Лейбко не хотел ее отпускать, но банкир пригрозил, что совсем выгонит его из корчмы. На глазах у старика выступили слезы. Внимательно слушал его Василь, прислушивались чумаки.
Дед Мусий сочувственно сказал:
— Беда, брат, беда. Не жди от богатея добра. Погубит девушку…
— Ох, горе мне, горе, — только и смог вымолвить корчмарь.
Горе и впрямь лишило его языка, туманило взор.
Василь задумавшись сидел на лавке. Знает ли об этом Левко? А жаль Нехаму. Добрая девушка. Сердечная.
— Вернется к тебе да еще с богатым женихом, так позови на свадьбу, — говорил он корчмарю, сам не зная зачем. Сердце его сжималось от горькой печали. «Знает ли Левко?» Каково-то ему теперь… Видать, нет счастливой судьбы подневольному человеку.
…Лейбко вышел из корчмы и даже не показался, когда чумаки трогались в путь.
Василь, взволнованный, молча шагал за возом.

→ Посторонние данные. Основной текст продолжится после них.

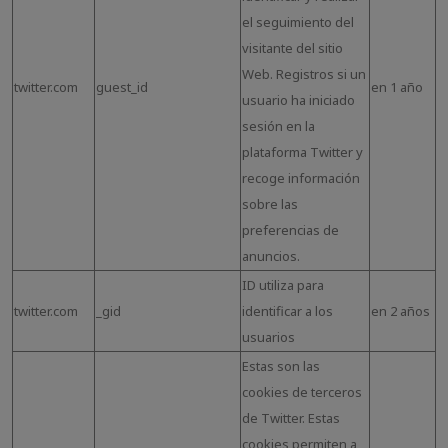
el seguimiento del
visitante del sitio
Web. Registros si un
twitter.com
guest_id
en 1 año
usuario ha iniciado
sesión en la
plataforma Twitter y
recoge información
sobre las
preferencias de
anuncios.
ID utiliza para
twitter.com
_gid
identificar a los
en 2 años
usuarios
Estas son las
cookies de terceros
de Twitter. Estas
cookies permiten a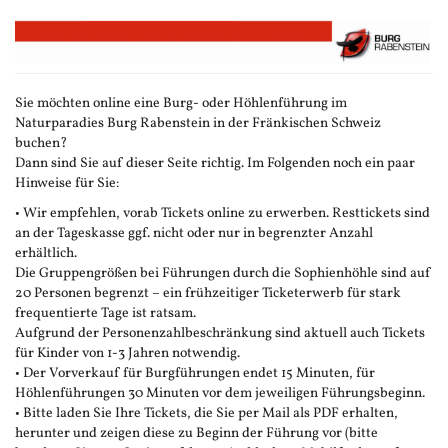
Zum
Haupt-
Inhalt
springen
Sie möchten online eine Burg- oder Höhlenführung im
Naturparadies Burg Rabenstein in der Fränkischen Schweiz
buchen?
Dann sind Sie auf dieser Seite richtig. Im Folgenden noch ein paar
Hinweise für Sie:
• Wir empfehlen, vorab Tickets online zu erwerben. Resttickets sind
an der Tageskasse ggf. nicht oder nur in begrenzter Anzahl
erhältlich.
Die Gruppengrößen bei Führungen durch die Sophienhöhle sind auf
20 Personen begrenzt – ein frühzeitiger Ticketerwerb für stark
frequentierte Tage ist ratsam.
Aufgrund der Personenzahlbeschränkung sind aktuell auch Tickets
für Kinder von 1-3 Jahren notwendig.
• Der Vorverkauf für Burgführungen endet 15 Minuten, für
Höhlenführungen 30 Minuten vor dem jeweiligen Führungsbeginn.
• Bitte laden Sie Ihre Tickets, die Sie per Mail als PDF erhalten,
herunter und zeigen diese zu Beginn der Führung vor (bitte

Не увидит, верно, больше Левко кареглазой Нехамы. Может, другого полюбила? Другой приворожил девичье сердце? Слыхал Василь про этого ростовщика, богача Гальперина, и даже видел его в Верховне, да разве впору ему причаровать девушку. Какой из него чаровник? Старый леший. Василь насупил брови, глубокие морщины залегли на переносье. Грустная чумацкая песня еще больше гнетет. Скоро Верховня. Возвращался из Крыма, полный надежд. А где они теперь? Кураем-травой покатились по ветру, прибило их к земле буреломом, захлестало дождями. В вышине над чумацким обозом кружит ястреб; могучими взмахами крыл рассекает синеву. А внизу, над круторогими волами, чирикают воробьи. Дорога уходит вперед.

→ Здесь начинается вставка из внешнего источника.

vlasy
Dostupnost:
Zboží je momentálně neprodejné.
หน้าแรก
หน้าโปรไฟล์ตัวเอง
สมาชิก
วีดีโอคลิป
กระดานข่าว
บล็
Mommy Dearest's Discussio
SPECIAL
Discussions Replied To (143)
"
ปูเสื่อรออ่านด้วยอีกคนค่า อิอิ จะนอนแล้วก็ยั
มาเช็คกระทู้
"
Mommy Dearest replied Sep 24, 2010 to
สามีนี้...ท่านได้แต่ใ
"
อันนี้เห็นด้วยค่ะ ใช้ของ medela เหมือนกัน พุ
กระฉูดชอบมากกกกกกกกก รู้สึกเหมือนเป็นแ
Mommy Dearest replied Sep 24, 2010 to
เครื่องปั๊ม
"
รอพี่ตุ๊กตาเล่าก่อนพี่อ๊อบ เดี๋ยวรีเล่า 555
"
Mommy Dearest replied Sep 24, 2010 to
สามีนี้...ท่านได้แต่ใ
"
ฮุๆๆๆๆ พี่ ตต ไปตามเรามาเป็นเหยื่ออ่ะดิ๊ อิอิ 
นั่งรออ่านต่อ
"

Дед Мусий слез со своего воза. «Старые кости поразмять пора», — подумал, поискал глазами Василя, направился к нему. Догнал, положил на плечо морщинистую черную руку.
— Такие-то дела мирские, парень! — Дед пошел рядом с Василем, шаркая лаптями по пыли. — Погорюет Левко да и забудет. Оно, может, и к лучшему. Веры они не одной, бог у нас не один. Разве мог он с нею обвенчаться? Умом пораскинь.